THE PROBLEM
Repeat exactly the lines from the start of the records below through the line that contains "Resources (51, 460)", including both.

================================

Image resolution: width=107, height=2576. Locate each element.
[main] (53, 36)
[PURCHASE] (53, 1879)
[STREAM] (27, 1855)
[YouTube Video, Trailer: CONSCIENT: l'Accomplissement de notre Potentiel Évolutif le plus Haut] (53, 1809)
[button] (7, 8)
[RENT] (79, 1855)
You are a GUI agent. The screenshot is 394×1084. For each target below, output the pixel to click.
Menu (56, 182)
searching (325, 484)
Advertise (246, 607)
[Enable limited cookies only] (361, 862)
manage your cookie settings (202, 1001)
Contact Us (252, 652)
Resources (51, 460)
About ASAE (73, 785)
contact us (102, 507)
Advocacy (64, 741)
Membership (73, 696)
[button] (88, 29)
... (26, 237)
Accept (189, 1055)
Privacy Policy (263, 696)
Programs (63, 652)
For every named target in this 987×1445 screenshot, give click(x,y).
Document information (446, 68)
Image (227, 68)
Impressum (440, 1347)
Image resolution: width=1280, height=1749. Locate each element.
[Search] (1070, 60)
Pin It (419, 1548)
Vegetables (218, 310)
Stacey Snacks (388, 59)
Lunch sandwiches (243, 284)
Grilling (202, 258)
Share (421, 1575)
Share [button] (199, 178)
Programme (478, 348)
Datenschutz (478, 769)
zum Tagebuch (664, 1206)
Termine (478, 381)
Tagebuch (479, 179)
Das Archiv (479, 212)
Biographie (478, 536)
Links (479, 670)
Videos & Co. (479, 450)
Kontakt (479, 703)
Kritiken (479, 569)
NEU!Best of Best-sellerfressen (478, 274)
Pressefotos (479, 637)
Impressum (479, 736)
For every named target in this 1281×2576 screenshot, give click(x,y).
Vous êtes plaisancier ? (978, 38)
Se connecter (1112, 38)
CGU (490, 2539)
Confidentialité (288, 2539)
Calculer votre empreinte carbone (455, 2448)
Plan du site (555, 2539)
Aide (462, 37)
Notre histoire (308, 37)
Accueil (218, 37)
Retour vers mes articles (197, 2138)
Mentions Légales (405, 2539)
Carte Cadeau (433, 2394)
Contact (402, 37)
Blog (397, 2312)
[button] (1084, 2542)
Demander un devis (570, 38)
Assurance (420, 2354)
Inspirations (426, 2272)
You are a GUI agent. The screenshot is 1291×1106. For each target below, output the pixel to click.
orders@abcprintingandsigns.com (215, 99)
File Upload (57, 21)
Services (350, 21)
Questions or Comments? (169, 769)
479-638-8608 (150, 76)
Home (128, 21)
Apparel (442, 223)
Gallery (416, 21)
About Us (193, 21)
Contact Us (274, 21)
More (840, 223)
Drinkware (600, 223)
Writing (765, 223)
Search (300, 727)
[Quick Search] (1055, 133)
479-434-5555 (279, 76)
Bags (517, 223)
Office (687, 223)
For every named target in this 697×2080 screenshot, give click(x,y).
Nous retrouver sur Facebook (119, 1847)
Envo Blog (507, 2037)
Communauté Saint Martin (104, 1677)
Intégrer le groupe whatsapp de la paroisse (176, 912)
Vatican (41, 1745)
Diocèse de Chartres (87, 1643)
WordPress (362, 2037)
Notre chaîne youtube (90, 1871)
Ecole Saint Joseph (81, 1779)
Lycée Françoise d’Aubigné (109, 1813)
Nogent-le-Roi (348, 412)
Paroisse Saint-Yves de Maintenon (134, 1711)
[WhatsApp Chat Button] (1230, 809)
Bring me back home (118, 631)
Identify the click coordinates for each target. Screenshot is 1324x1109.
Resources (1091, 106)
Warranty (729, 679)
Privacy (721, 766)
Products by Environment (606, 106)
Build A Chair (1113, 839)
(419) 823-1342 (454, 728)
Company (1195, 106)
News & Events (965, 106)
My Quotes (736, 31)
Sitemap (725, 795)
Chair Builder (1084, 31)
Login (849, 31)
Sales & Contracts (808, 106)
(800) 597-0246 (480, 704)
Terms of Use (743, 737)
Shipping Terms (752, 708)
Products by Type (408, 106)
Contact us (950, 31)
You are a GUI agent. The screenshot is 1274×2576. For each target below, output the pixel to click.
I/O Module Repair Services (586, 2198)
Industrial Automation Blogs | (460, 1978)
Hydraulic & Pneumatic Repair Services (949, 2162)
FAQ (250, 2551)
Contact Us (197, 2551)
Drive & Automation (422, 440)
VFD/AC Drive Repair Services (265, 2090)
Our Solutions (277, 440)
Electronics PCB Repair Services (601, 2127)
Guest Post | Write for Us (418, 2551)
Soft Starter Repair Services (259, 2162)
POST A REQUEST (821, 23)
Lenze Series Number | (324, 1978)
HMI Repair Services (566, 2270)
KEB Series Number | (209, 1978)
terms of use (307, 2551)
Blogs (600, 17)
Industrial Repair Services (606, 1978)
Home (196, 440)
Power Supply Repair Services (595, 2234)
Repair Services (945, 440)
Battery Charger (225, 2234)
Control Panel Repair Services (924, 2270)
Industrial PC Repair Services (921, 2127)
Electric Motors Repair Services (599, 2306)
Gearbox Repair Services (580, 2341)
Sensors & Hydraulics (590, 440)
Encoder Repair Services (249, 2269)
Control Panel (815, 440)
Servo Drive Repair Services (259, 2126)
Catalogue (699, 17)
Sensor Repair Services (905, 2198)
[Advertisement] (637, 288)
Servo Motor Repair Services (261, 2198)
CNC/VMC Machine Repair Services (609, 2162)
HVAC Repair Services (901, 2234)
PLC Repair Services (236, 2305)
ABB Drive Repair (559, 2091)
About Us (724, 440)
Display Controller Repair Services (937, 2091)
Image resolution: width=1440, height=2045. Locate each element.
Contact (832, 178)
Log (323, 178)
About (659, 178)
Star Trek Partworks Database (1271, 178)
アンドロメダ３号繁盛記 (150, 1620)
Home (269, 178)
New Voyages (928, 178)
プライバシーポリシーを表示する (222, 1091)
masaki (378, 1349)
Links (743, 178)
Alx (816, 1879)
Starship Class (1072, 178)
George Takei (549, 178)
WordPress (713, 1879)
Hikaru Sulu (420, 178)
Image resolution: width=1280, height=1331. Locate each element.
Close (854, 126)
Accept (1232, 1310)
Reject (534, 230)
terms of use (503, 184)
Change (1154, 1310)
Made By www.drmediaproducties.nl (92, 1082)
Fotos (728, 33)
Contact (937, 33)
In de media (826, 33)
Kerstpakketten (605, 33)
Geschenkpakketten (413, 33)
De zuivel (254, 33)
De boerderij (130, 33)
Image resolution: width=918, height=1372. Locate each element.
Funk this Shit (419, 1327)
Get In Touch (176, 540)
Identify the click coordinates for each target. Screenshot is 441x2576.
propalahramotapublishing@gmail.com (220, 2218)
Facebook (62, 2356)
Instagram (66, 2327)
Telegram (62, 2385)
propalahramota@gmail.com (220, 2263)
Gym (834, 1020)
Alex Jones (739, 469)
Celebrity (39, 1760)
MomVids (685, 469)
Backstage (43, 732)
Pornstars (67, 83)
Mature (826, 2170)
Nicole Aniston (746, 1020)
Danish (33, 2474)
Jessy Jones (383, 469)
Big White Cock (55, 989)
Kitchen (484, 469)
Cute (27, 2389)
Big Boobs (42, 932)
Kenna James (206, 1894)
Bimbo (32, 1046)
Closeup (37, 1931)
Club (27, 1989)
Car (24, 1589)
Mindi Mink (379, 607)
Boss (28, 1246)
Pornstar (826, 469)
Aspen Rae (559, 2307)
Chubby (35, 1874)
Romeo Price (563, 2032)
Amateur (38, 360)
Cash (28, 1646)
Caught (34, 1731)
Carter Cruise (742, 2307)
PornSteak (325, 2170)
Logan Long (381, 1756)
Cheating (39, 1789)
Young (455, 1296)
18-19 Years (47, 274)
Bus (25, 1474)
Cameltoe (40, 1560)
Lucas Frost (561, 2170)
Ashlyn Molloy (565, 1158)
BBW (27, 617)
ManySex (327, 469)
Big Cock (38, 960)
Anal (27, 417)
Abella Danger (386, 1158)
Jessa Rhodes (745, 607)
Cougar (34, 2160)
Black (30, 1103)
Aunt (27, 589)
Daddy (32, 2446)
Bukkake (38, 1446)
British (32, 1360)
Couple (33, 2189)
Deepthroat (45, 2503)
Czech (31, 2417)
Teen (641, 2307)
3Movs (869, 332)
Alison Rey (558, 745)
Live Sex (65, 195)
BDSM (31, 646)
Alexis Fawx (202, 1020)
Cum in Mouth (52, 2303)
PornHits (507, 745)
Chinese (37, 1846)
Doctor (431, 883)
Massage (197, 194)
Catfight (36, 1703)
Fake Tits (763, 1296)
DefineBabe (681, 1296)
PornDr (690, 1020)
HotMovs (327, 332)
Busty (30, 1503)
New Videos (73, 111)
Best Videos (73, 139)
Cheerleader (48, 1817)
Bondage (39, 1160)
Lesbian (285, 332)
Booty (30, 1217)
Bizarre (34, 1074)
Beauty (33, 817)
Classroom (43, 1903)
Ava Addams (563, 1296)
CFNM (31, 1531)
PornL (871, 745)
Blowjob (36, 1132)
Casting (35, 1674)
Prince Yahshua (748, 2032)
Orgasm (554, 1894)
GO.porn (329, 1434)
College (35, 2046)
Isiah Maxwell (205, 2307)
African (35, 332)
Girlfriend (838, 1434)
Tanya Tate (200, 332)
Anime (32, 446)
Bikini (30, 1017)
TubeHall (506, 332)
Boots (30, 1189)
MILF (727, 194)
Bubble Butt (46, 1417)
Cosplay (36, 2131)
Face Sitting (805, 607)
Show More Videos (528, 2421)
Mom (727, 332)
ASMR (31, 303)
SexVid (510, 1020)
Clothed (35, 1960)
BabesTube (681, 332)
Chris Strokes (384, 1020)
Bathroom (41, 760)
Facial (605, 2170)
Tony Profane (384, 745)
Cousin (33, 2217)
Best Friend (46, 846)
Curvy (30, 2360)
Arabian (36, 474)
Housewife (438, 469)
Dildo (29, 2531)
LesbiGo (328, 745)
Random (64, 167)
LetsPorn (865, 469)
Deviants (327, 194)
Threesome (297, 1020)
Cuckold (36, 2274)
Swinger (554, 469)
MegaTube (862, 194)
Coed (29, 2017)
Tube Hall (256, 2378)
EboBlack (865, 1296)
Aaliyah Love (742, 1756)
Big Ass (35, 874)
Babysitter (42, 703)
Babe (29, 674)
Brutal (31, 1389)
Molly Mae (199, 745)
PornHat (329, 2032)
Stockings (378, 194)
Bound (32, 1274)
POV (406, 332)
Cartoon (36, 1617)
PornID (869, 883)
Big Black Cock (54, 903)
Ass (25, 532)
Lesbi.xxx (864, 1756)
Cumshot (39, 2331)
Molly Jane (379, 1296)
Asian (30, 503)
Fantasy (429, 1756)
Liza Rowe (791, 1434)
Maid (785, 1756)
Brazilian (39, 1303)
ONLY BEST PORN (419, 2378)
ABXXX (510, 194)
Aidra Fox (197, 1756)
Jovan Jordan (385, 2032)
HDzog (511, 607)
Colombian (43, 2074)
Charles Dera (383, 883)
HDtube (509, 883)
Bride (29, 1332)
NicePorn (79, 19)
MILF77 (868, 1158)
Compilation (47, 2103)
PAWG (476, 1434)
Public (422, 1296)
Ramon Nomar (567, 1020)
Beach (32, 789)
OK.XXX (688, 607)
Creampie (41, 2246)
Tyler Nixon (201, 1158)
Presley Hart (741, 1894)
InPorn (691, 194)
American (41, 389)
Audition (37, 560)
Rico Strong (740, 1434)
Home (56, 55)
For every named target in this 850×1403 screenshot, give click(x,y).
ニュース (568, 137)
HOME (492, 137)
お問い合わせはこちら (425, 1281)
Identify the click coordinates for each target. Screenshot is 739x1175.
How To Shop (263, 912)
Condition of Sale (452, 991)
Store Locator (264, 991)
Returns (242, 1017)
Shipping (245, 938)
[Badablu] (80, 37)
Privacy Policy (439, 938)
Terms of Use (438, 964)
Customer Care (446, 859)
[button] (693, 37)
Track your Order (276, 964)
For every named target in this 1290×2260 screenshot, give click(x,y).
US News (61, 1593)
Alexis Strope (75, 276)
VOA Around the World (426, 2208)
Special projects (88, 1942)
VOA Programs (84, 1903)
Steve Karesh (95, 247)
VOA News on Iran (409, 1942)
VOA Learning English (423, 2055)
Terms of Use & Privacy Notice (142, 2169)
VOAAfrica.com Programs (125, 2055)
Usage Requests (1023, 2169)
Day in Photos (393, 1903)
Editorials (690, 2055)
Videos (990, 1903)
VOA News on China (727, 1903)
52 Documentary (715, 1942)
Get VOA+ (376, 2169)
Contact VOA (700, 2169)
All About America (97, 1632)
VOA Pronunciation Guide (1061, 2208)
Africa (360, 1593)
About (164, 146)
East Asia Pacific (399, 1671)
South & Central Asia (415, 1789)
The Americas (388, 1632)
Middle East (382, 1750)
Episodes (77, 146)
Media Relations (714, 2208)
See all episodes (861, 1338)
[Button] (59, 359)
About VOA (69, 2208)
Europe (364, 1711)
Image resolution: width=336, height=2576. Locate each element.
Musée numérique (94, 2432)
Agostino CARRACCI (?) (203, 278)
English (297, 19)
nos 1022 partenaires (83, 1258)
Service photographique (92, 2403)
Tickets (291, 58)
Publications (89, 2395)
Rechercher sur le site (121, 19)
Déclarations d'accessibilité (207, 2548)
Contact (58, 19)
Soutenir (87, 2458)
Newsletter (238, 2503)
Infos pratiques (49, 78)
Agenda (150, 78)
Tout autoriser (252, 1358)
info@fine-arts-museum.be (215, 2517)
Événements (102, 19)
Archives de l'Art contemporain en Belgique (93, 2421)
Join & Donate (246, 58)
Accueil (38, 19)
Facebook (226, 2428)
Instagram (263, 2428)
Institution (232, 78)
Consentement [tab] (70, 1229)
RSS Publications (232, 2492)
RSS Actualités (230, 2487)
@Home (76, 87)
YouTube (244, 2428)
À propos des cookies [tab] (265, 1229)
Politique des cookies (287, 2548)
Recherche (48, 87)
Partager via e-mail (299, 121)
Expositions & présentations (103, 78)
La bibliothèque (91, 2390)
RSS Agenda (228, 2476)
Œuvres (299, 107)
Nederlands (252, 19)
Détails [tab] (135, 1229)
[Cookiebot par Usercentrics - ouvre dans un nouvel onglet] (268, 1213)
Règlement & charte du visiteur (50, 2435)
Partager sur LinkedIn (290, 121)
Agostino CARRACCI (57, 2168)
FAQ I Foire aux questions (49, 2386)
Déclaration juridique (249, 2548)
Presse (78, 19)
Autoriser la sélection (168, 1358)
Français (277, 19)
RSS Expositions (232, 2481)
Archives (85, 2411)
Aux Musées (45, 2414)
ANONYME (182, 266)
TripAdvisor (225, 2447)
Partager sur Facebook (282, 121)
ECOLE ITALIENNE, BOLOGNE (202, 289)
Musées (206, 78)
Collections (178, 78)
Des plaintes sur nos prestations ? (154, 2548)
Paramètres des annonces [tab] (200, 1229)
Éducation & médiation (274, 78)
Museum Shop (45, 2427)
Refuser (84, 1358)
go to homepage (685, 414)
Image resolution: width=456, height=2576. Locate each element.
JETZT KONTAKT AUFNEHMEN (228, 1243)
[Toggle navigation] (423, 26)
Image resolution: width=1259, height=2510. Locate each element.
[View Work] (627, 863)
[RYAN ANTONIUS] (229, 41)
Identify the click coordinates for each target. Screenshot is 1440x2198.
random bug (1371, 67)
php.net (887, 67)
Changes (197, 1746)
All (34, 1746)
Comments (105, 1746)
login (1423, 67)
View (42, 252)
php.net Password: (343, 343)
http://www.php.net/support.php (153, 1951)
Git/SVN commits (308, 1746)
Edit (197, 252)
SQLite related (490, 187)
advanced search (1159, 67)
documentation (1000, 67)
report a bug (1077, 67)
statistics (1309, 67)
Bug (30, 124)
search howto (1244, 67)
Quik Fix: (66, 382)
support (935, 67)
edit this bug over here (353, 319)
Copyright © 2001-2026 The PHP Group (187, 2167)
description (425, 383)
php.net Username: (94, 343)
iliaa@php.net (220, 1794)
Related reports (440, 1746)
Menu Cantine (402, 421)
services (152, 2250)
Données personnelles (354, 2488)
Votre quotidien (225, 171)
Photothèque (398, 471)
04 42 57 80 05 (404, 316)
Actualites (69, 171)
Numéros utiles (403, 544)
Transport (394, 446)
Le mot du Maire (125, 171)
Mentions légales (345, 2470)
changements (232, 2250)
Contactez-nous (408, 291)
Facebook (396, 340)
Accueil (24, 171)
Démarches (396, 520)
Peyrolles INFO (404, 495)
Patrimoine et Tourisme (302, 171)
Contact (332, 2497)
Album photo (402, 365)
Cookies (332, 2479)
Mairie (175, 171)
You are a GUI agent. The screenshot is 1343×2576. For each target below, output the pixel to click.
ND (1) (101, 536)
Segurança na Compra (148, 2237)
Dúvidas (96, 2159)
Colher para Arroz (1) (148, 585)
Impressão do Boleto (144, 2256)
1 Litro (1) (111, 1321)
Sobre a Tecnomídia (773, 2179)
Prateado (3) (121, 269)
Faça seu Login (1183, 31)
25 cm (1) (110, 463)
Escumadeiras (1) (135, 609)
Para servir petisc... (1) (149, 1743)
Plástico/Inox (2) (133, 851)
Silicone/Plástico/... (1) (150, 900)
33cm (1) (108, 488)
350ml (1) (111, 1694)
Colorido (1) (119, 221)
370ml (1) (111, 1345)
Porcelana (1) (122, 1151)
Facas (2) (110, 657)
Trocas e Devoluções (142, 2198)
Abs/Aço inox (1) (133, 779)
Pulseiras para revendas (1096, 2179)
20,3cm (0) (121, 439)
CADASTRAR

================================

WRITTEN REPLY
Image resolution: width=107, height=2576. Locate each element.
[main] (53, 36)
[PURCHASE] (53, 1879)
[STREAM] (27, 1855)
[YouTube Video, Trailer: CONSCIENT: l'Accomplissement de notre Potentiel Évolutif le plus Haut] (53, 1809)
[button] (7, 8)
[RENT] (79, 1855)
You are a GUI agent. The screenshot is 394×1084. For each target below, output the pixel to click.
Menu (56, 182)
searching (325, 484)
Advertise (246, 607)
[Enable limited cookies only] (361, 862)
manage your cookie settings (202, 1001)
Contact Us (252, 652)
Resources (51, 460)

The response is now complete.